[The problem]: Whatever the records say, give every one of them again exactly.

#####

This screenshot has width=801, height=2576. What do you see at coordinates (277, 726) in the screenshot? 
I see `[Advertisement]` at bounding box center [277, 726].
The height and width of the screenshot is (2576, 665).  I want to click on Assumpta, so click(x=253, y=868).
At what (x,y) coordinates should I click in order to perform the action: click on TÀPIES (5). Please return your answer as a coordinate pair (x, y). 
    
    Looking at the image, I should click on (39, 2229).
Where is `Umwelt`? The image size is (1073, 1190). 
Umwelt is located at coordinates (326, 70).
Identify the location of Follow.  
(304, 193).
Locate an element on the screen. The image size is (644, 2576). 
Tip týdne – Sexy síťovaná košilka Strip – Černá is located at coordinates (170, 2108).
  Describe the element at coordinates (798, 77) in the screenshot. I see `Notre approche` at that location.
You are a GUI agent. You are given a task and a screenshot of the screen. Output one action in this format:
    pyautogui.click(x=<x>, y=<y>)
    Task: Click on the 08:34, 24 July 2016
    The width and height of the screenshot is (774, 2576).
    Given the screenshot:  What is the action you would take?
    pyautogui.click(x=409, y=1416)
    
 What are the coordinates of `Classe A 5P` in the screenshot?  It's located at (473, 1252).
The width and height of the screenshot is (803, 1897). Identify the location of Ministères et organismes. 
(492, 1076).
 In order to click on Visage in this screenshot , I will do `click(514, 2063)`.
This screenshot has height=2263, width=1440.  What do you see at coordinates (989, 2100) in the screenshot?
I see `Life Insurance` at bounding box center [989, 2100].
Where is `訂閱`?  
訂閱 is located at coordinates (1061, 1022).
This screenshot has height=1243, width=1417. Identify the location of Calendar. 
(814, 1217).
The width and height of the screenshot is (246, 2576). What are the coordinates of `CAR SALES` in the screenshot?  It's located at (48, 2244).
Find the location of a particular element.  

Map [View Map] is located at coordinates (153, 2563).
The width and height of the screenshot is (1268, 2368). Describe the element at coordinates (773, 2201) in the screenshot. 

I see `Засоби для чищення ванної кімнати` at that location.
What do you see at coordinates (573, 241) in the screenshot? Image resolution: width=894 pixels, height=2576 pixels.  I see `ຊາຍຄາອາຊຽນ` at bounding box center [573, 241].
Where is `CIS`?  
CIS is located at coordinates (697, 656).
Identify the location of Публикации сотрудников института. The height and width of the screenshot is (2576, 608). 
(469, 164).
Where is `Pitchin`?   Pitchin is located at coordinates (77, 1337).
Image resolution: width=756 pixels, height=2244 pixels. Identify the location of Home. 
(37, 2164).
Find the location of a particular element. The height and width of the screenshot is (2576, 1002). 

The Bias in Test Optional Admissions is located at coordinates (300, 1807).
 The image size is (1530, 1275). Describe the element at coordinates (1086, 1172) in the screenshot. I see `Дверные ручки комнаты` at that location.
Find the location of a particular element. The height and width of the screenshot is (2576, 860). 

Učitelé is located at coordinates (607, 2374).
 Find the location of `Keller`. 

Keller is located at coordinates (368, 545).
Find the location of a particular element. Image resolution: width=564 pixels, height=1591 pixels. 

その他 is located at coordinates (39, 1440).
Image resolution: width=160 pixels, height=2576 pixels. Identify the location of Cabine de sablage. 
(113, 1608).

#####

[Task answer]:
This screenshot has width=801, height=2576. What do you see at coordinates (277, 726) in the screenshot? 
I see `[Advertisement]` at bounding box center [277, 726].
The height and width of the screenshot is (2576, 665).  I want to click on Assumpta, so click(x=253, y=868).
At what (x,y) coordinates should I click in order to perform the action: click on TÀPIES (5). Please return your answer as a coordinate pair (x, y). 
    
    Looking at the image, I should click on (39, 2229).
Where is `Umwelt`? The image size is (1073, 1190). 
Umwelt is located at coordinates (326, 70).
Identify the location of Follow.  
(304, 193).
Locate an element on the screen. The image size is (644, 2576). 
Tip týdne – Sexy síťovaná košilka Strip – Černá is located at coordinates (170, 2108).
  Describe the element at coordinates (798, 77) in the screenshot. I see `Notre approche` at that location.
You are a GUI agent. You are given a task and a screenshot of the screen. Output one action in this format:
    pyautogui.click(x=<x>, y=<y>)
    Task: Click on the 08:34, 24 July 2016
    The width and height of the screenshot is (774, 2576).
    Given the screenshot:  What is the action you would take?
    pyautogui.click(x=409, y=1416)
    
 What are the coordinates of `Classe A 5P` in the screenshot?  It's located at (473, 1252).
The width and height of the screenshot is (803, 1897). Identify the location of Ministères et organismes. 
(492, 1076).
 In order to click on Visage in this screenshot , I will do `click(514, 2063)`.
This screenshot has height=2263, width=1440.  What do you see at coordinates (989, 2100) in the screenshot?
I see `Life Insurance` at bounding box center [989, 2100].
Where is `訂閱`?  
訂閱 is located at coordinates (1061, 1022).
This screenshot has height=1243, width=1417. Identify the location of Calendar. 
(814, 1217).
The width and height of the screenshot is (246, 2576). What are the coordinates of `CAR SALES` in the screenshot?  It's located at (48, 2244).
Find the location of a particular element.  

Map [View Map] is located at coordinates (153, 2563).
The width and height of the screenshot is (1268, 2368). Describe the element at coordinates (773, 2201) in the screenshot. 

I see `Засоби для чищення ванної кімнати` at that location.
What do you see at coordinates (573, 241) in the screenshot? Image resolution: width=894 pixels, height=2576 pixels.  I see `ຊາຍຄາອາຊຽນ` at bounding box center [573, 241].
Where is `CIS`?  
CIS is located at coordinates (697, 656).
Identify the location of Публикации сотрудников института. The height and width of the screenshot is (2576, 608). 
(469, 164).
Where is `Pitchin`?   Pitchin is located at coordinates (77, 1337).
Image resolution: width=756 pixels, height=2244 pixels. Identify the location of Home. 
(37, 2164).
Find the location of a particular element. The height and width of the screenshot is (2576, 1002). 

The Bias in Test Optional Admissions is located at coordinates (300, 1807).
 The image size is (1530, 1275). Describe the element at coordinates (1086, 1172) in the screenshot. I see `Дверные ручки комнаты` at that location.
Find the location of a particular element. The height and width of the screenshot is (2576, 860). 

Učitelé is located at coordinates (607, 2374).
 Find the location of `Keller`. 

Keller is located at coordinates (368, 545).
Find the location of a particular element. Image resolution: width=564 pixels, height=1591 pixels. 

その他 is located at coordinates (39, 1440).
Image resolution: width=160 pixels, height=2576 pixels. Identify the location of Cabine de sablage. 
(113, 1608).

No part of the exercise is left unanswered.